Parfois, des mots sont comme des balises dans la nuit. Ils nous indiquent le chemin, et ce faisant, redonnent du courage en nous délestant du poids des hésitations.

Les discours tenus par les « déserteuses et les déserteurs » d'AgroParisTech lors de leur remise de diplôme sont spectaculaires sur la forme et stimulants dans le fond.
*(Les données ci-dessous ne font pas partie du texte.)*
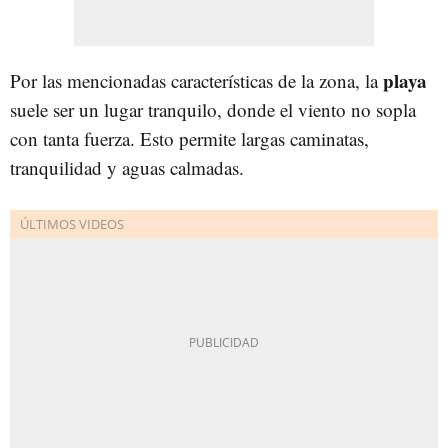
playa
Por las mencionadas características de la zona, la
suele ser un lugar tranquilo, donde el viento no sopla
con tanta fuerza. Esto permite largas caminatas,
tranquilidad y aguas calmadas.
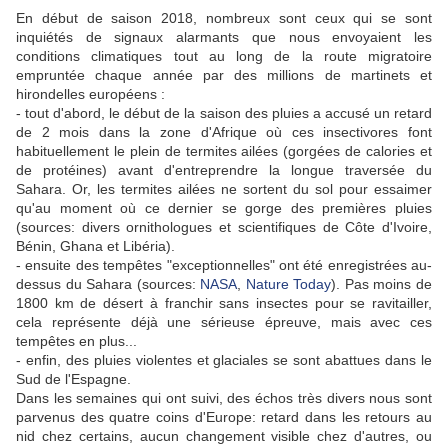
En début de saison 2018, nombreux sont ceux qui se sont
inquiétés de signaux alarmants que nous envoyaient les
conditions climatiques tout au long de la route migratoire
empruntée chaque année par des millions de martinets et
hirondelles européens :
- tout d'abord, le début de la saison des pluies a accusé un retard
de 2 mois dans la zone d'Afrique où ces insectivores font
habituellement le plein de termites ailées (gorgées de calories et
de protéines) avant d'entreprendre la longue traversée du
Sahara. Or, les termites ailées ne sortent du sol pour essaimer
qu'au moment où ce dernier se gorge des premières pluies
(sources: divers ornithologues et scientifiques de Côte d'Ivoire,
Bénin, Ghana et Libéria).
- ensuite des tempêtes "exceptionnelles" ont été enregistrées au-
dessus du Sahara (sources:
NASA
,
Nature Today
). Pas moins de
1800 km de désert à franchir sans insectes pour se ravitailler,
cela représente déjà une sérieuse épreuve, mais avec ces
tempêtes en plus...
- enfin, des pluies violentes et glaciales se sont abattues dans le
Sud de l'Espagne.
Dans les semaines qui ont suivi, des échos très divers nous sont
parvenus des quatre coins d'Europe: retard dans les retours au
nid chez certains, aucun changement visible chez d'autres, ou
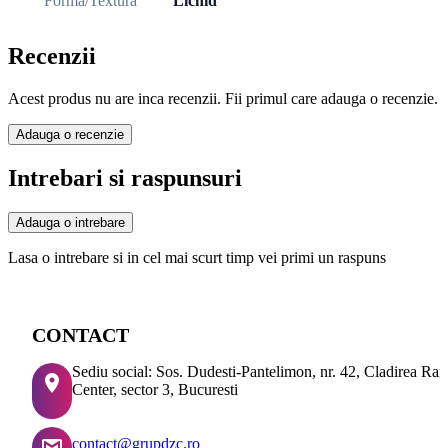
Forma/Textura
Lichid
Recenzii
Acest produs nu are inca recenzii. Fii primul care adauga o recenzie.
Adauga o recenzie
Intrebari si raspunsuri
Adauga o intrebare
Lasa o intrebare si in cel mai scurt timp vei primi un raspuns
CONTACT
Sediu social: Sos. Dudesti-Pantelimon, nr. 42, Cladirea Ra
Center, sector 3, Bucuresti
contact@grupdzc.ro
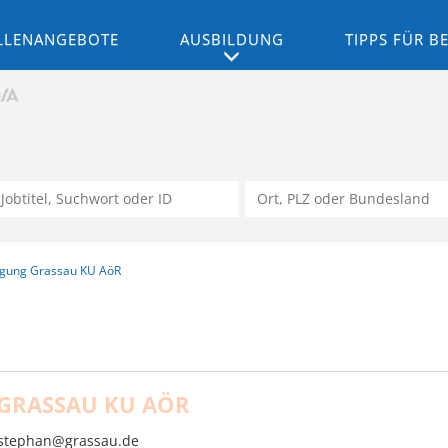
LLENANGEBOTE
AUSBILDUNG
TIPPS FÜR 
gung Grassau KU AöR
GRASSAU KU AÖR
.stephan@grassau.de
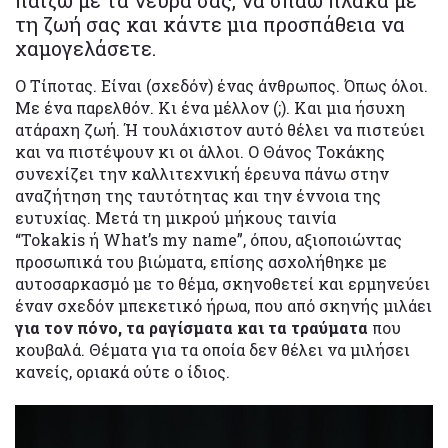
τη ζωή σας και κάντε μια προσπάθεια να
χαμογελάσετε.
Ο Τίποτας. Είναι (σχεδόν) ένας άνθρωπος. Όπως όλοι.
Με ένα παρελθόν. Κι ένα μέλλον (;). Και μια ήσυχη
ατάραχη ζωή. Ή τουλάχιστον αυτό θέλει να πιστεύει
και να πιστέψουν κι οι άλλοι. Ο Θάνος Τοκάκης
συνεχίζει την καλλιτεχνική έρευνα πάνω στην
αναζήτηση της ταυτότητας και την έννοια της
ευτυχίας. Μετά τη μικρού μήκους ταινία
“Tokakis ή What’s my name”, όπου, αξιοποιώντας
προσωπικά του βιώματα, επίσης ασχολήθηκε με
αυτοσαρκασμό με το θέμα, σκηνοθετεί και ερμηνεύει
έναν σχεδόν μπεκετικό ήρωα, που από σκηνής μιλάει
για τον πόνο, τα ραγίσματα και τα τραύματα
που
κουβαλά. Θέματα για τα οποία δεν θέλει να μιλήσει
κανείς, οριακά ούτε ο ίδιος.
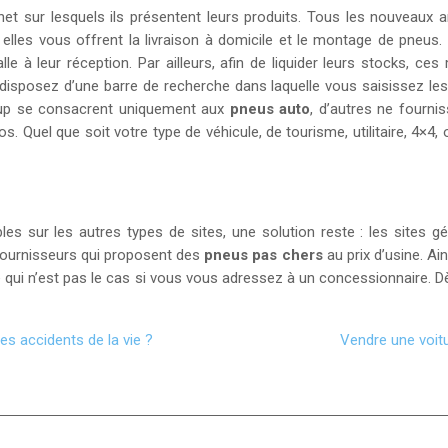
net sur lesquels ils présentent leurs produits. Tous les nouveaux 
e elles vous offrent la livraison à domicile et le montage de pneus. 
e à leur réception. Par ailleurs, afin de liquider leurs stocks, ce
sposez d’une barre de recherche dans laquelle vous saisissez les c
oup se consacrent uniquement aux
pneus auto
, d’autres ne fourn
 Quel que soit votre type de véhicule, de tourisme, utilitaire, 4×4
s sur les autres types de sites, une solution reste : les sites gén
fournisseurs qui proposent des
pneus pas chers
au prix d’usine. A
 ce qui n’est pas le cas si vous vous adressez à un concessionnaire.
des accidents de la vie ?
Vendre une voitu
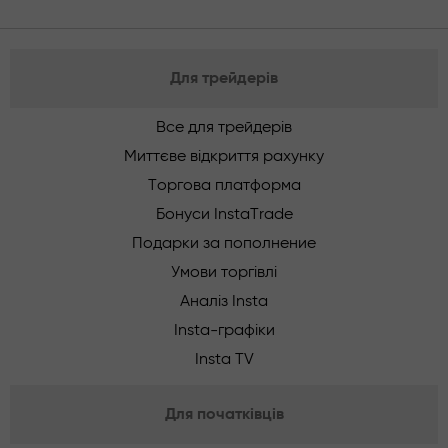
Для трейдерів
Все для трейдерів
Миттєве відкриття рахунку
Торгова платформа
Бонуси InstaTrade
Подарки за пополнение
Умови торгівлі
Аналіз Insta
Insta-графіки
Insta TV
Для початківців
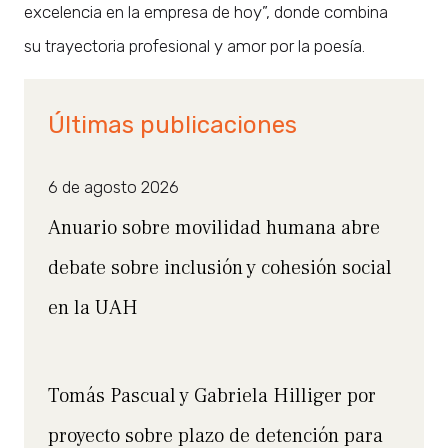
excelencia en la empresa de hoy”, donde combina
su trayectoria profesional y amor por la poesía.
Últimas publicaciones
6 de agosto 2026
Anuario sobre movilidad humana abre
debate sobre inclusión y cohesión social
en la UAH
Tomás Pascual y Gabriela Hilliger por
proyecto sobre plazo de detención para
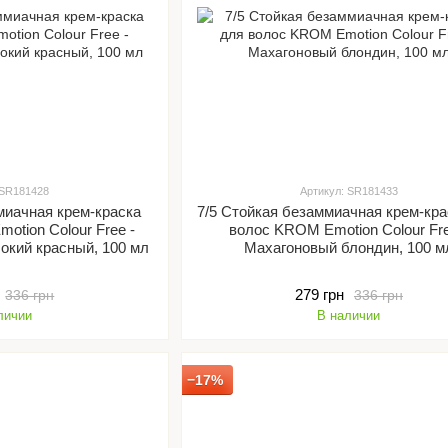
 SR181428
Артикул: SR181433
миачная крем-краска
7/5 Стойкая безаммиачная крем-кра
otion Colour Free -
волос KROM Emotion Colour Fre
окий красный, 100 мл
Махагоновый блондин, 100 м
279 грн
336 грн
336 грн
личии
В наличии
−17%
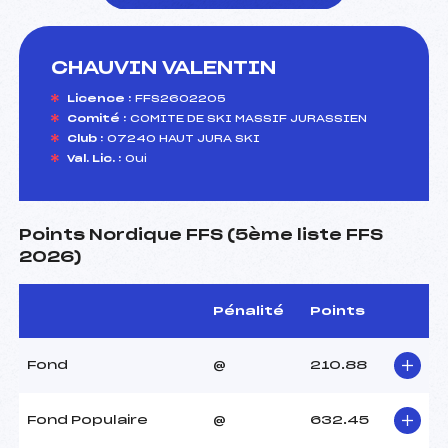
CHAUVIN VALENTIN
foi(s) le ski
Licence :
FFS2602205
Comité :
COMITE DE SKI MASSIF JURASSIEN
Club :
07240 HAUT JURA SKI
Val. Lic. :
Oui
Points Nordique FFS (5ème liste FFS
2026)
Pénalité
Points
Fond
@
210.88
Fond Populaire
@
632.45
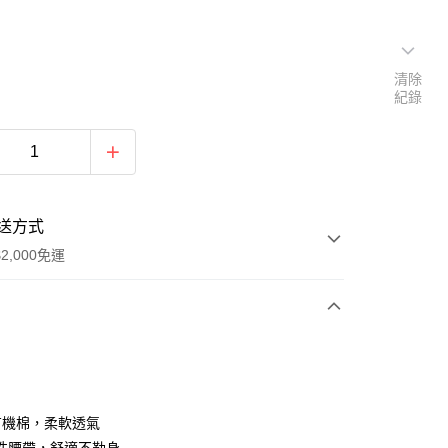
清除
紀錄
送方式
2,000免運
次付款
付款
%有機棉，柔軟透氣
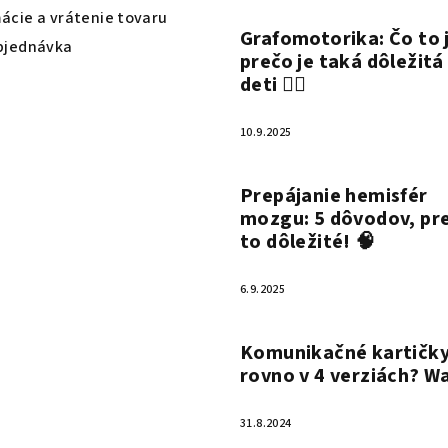
ácie a vrátenie tovaru
Grafomotorika: Čo to 
bjednávka
prečo je taká dôležitá
deti ✍🏻
10.9.2025
Prepájanie hemisfér
mozgu: 5 dôvodov, pre
to dôležité! 🧠
6.9.2025
Komunikačné kartičky
rovno v 4 verziách? W
31.8.2024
Un mot sur le spectacle d'abord.

 

Pourtant inédit, le moment a comme un air de déjà-vu : il ravive notre mémoire hollywoodienne. De La fureur de vivre au Cercle des poètes disparus (auxquels la scène peut faire penser), le cinéma américain a de tout temps aimé représenter les révoltes de la jeunesse. Et la cérémonie des diplômes perturbée est un classique du genre : un moment de bravoure où défiant les us et coutumes du système, des figures juvéniles viennent défier l'ordre établi, en le remettant en cause. Ces cérémonies, donc, se veulent traditionnellement des rites de passage, de l’insouciance adolescente à la rationalité adulte ; mais aussi de l’idéalisme de la jeunesse à la résignation pragmatique aux prétendues lois de la maturité. C’est normalement le moment où l’étudiante ou l’étudiant met en scène son employabilité, son entrée dans le système. C’est pourquoi, détourner ce moment spécifique en happening qui remet précisément en question la « rationalité » du modèle promu par notre système agro-industriel en le décrivant comme ce qu’il est (une aberration écologique, et donc scientifique) a quelque chose de profondément réjouissant.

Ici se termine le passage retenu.